### Instructions to follow
In the records below, pick out all lines containing the word "thay".

### Data to use
********

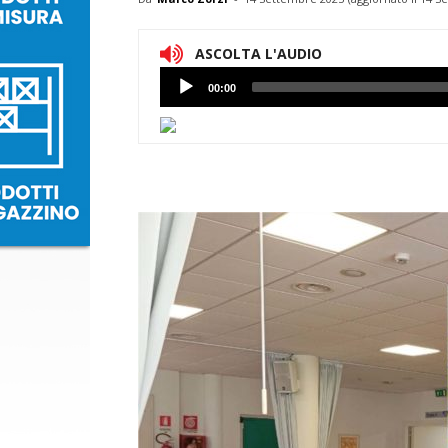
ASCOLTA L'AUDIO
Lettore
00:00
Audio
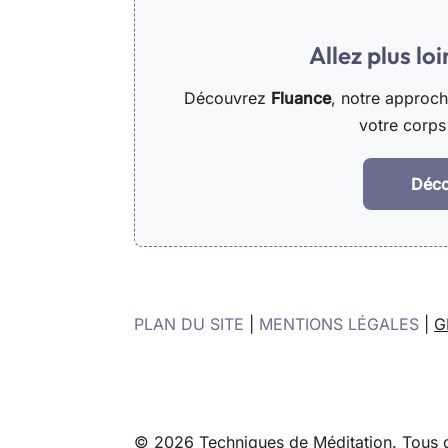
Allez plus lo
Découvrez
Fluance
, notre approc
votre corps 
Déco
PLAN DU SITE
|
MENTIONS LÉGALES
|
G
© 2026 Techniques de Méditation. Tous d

********

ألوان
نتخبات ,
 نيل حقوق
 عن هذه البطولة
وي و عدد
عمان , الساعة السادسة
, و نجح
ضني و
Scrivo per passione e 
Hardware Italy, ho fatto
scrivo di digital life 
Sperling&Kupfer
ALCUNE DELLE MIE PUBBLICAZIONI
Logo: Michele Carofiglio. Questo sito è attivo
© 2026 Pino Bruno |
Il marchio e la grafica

********

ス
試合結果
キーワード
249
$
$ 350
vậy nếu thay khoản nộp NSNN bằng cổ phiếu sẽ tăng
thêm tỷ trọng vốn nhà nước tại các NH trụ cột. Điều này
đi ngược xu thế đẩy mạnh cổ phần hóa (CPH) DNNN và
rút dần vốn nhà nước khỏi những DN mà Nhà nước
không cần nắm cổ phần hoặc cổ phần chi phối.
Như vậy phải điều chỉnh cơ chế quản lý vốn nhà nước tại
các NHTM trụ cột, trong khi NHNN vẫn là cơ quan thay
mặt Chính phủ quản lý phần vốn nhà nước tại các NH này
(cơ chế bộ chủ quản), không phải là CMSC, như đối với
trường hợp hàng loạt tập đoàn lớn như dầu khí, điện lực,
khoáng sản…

********

### Answer for the task
vậy nếu thay khoản nộp NSNN bằng cổ phiếu sẽ tăng
các NHTM trụ cột, trong khi NHNN vẫn là cơ quan thay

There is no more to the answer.